Forgiving Fred.

Fred Phelps has died. He was the leader of the Westboro group. They weren’t Baptist, and they weren’t a church. Not really. They were an organized group of haters. They showed up at military and high publicity funerals to protest gay people, even if the person who died was straight.

Among Jesus’ last words were “Forgive them Father, for they know not what they do.” Let us forgive Fred and his followers.

We cannot become like Fred Phelps or his followers. If we do, they have won. To hope that he “rots in hell” or to desire to “piss on his grave” is to let his brand of hate to take over.

This is about really knowing the message of Jesus. This is about knowing that the message is about forgiveness and love. It is about showing that same forgiveness and love that is shown to us through Jesus to others

Why would people want to become Christian if the face of Christianity is Fred Phelps and his group? Why would they want to become part of the Body of Christ when it looks like it is only used to attack others?

This Body was created to heal, not hurt. Our hands are meant for feeding and clothing others, not for holding picket signs. Our fingers were not made for pointing.

Imagine if this group had used its resources to mobilize their members to go to flood areas and other natural disasters to help out. They could have used their powers for good. Imagine if they’d used their money and time to teach people how to read or how to eat healthy food

We, as members of the Body of Christ, are held to a higher standard. We must forgive him. To forgive is not to condone.
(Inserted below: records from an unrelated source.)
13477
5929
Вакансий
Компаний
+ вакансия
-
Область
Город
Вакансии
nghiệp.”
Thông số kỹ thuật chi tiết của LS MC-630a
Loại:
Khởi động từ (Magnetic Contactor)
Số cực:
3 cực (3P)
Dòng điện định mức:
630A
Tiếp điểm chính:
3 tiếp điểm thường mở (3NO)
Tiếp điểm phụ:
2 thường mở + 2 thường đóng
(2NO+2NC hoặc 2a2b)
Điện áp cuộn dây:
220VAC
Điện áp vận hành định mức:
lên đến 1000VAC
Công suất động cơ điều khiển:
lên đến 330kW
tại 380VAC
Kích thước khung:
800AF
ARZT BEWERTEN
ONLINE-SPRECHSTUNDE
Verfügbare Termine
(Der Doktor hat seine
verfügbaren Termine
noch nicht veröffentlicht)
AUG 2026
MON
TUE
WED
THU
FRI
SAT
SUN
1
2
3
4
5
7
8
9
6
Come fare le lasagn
We must remember that he was not acting alone. When we talk about how bad he was, we have to remember that it wasn’t just one man who showed up with a picket sign.
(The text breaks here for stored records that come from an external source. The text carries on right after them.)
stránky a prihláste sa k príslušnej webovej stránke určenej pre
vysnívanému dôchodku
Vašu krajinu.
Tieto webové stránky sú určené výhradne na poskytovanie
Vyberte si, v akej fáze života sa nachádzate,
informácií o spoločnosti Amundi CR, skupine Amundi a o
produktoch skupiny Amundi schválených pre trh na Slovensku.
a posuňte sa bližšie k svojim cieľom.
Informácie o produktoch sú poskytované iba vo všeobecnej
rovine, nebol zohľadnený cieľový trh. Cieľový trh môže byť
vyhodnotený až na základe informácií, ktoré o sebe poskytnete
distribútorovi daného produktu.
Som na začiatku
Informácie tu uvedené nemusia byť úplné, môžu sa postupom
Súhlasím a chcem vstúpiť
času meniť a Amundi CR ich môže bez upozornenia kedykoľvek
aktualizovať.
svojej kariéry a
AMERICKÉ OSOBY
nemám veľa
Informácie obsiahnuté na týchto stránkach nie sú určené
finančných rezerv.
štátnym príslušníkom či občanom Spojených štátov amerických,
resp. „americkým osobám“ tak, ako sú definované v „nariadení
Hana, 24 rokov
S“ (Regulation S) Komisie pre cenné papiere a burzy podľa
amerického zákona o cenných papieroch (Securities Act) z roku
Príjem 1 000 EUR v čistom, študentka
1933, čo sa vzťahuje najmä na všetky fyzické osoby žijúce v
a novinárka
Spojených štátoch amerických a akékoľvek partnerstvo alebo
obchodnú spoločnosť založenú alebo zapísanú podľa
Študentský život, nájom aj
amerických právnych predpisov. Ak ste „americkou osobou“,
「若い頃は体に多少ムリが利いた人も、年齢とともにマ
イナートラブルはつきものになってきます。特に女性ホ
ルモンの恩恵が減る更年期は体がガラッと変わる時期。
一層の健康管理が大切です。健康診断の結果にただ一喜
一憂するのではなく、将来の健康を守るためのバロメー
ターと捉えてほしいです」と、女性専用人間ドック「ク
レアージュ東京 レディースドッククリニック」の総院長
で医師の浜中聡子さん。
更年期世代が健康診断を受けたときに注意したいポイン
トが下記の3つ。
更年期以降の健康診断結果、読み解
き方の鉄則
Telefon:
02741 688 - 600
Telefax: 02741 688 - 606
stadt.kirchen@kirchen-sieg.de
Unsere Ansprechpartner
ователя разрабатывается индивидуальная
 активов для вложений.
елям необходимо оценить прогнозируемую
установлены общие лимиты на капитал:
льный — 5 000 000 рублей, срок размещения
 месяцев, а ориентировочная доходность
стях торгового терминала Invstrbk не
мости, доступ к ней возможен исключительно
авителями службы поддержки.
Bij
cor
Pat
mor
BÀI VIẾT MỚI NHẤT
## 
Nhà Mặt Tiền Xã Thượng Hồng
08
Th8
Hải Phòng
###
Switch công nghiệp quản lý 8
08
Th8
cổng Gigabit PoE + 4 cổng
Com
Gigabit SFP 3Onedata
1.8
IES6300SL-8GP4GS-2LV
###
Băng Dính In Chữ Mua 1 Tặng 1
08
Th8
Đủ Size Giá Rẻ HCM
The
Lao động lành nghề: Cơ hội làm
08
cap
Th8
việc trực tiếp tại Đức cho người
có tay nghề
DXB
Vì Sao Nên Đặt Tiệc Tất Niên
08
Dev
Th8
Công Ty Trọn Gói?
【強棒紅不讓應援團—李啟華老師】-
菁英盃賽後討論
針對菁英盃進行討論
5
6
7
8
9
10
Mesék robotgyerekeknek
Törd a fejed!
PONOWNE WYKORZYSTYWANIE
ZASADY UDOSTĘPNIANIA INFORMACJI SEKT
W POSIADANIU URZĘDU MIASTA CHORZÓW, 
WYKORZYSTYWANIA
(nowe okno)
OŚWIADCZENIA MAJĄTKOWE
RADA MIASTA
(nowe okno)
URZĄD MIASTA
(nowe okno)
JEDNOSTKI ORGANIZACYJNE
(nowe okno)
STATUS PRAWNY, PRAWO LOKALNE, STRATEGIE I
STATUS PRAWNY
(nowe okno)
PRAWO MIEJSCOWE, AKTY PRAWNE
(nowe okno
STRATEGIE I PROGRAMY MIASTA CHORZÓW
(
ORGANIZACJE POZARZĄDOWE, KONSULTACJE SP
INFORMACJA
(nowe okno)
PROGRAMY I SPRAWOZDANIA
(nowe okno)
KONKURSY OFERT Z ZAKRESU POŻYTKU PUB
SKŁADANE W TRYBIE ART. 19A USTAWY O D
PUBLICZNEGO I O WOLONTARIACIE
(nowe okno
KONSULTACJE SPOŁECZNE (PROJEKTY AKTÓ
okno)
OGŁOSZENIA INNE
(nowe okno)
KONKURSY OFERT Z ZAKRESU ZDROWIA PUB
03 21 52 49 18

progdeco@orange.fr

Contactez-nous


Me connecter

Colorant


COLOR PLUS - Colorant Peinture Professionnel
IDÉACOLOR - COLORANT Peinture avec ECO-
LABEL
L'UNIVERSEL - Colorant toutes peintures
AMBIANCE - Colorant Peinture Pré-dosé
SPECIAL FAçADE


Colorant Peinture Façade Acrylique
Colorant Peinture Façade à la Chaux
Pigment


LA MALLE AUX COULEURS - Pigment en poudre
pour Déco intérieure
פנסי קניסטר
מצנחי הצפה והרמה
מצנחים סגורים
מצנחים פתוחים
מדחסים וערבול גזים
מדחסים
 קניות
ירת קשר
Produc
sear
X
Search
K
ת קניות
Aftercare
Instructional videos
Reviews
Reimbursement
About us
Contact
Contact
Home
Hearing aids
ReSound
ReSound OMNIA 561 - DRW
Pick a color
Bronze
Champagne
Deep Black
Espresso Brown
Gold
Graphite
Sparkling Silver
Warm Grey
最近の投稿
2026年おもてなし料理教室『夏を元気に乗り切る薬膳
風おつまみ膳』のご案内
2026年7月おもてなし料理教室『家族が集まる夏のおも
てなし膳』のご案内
We talk about how bad Hitler was, but we forget that it was thousands of his followers that did the dirty work. We talk about Osama bin Laden, but we forget he wasn’t the one who was bombing and killing. Both of them were just giving the orders and others were just carrying them out.

If we are filled with hate towards Fred Phelps, we are one of his followers as surely as they were.
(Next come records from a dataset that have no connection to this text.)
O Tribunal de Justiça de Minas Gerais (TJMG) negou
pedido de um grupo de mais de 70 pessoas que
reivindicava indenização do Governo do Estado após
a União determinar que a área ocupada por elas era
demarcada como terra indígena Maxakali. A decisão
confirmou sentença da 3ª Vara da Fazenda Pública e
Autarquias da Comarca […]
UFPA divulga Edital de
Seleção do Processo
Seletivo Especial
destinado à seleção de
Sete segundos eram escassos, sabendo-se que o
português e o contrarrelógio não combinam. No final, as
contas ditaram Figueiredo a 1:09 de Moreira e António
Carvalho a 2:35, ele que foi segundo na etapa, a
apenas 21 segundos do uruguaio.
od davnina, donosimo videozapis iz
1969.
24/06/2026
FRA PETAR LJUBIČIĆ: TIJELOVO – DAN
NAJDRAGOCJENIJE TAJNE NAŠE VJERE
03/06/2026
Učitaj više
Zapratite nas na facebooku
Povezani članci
The bad thing is that there are plenty of people who call themselves Christian who agree with the Westboro group’s motives, if not their methods. They think that the purpose of Christians is to tell off other people and to have them live by a certain narrow set of rules.

They don’t remember that Jesus, in John 8:7, when he came across a group that was going to stone an adulterers, said “Let him who is without sin among you be the first to throw a stone at her.” Jesus doesn’t condemn her, or anybody else. Neither should we. They don’t remember that Jesus paid for all sins, for everybody, across time, by his death on the cross. We aren’t sinners, none of us. That debt is paid.

We can’t condemn even those who condemn others. Even Fred Phelps and his followers. We have to love them, because they need it the most. We have to show them love. We have to show them how to love by being loving to them.

Forgive them. Be the face of love to them. We must teach them who Jesus really is by being Jesus to them. Jesus is love. Thus, we should be too.